Ouvi certa vez uma história, que não sei se procede, que havia apenas três lojas do McDonald’s no mundo que eram deficitários– uma na Holanda, outra em Londres e a terceira em …. Maringá. Parece, que nem as geniais estratégias de marketing da megaempresa estariam conseguindo vencer a preferência da cidade pelo “cachorrão”. Hoje o McDonald’s como outras franquias mundiais e nacionais de hambúrgueres estão instaladas em Maringá e são bem frequentadas. O “Cachorrão”, porém, sobrevive e bem na cidade.

Maringá, por sua vez, será uma cidade referência em hamburguerias artesanais para o Brasil. As hamburguerias da cidade alcançaram um grau de excelência sem precedentes. Eu conheço apenas uma parte da hamburguerias da cidade, mas posso apontar uma dúzia delas que seriam destaque nacional em qualquer guia culinário.

No entanto, o cachorro quente ainda está em alta na cidade. Dia destes, a Rosana e eu, após um compromisso que se arrastou por mais tempo que esperávamos, passamos no tradicional kikão, da Rua Néo Alves Martins com a Avenida Herval, e pedimos dois sanduíches tradicionais.

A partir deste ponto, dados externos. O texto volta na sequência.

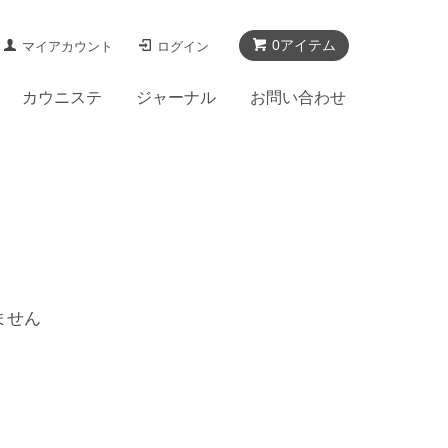
0アイテム
マイアカウント
ログイン
カウニステ
ジャーナル
お問い合わせ
ません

Servidos ainda moda antiga, preservava a essência da forma e sabor. O dente penetra a maciez do pão, que encontra a salsicha, a mistura dos dois soma-se a dos tomates quadriculados, que acrescentam mais líquido a boca. Nas versões mais contemporâneas vem com batata-palha que acrescenta o crocante e sal. Nos antigos, ainda na rua, ele vinha com mais cebolas e mais caldo de vinagrete. Lembro que as últimas fatias de pão ainda ficavam encharcadas de vinagre. Eu pessoalmente, confesso, sinto saudades desta receita ancestral.

Foto: Reprodução

Na verdade, parece que havia duas categorias de “Cachorrões”. No início era mais comum a salsicha cozida em água e o molho de vinagrete com tomates em microcubos. A segunda, que substituiu a primeira, o cachorrão era servido com um espesso molho de tomates. Ambos encharcavam os pães e escorriam pelos dedos… até que inventaram a embalagem de plástico. Depois apareceu a versão prensada que também já reduzia a quantidade de molho.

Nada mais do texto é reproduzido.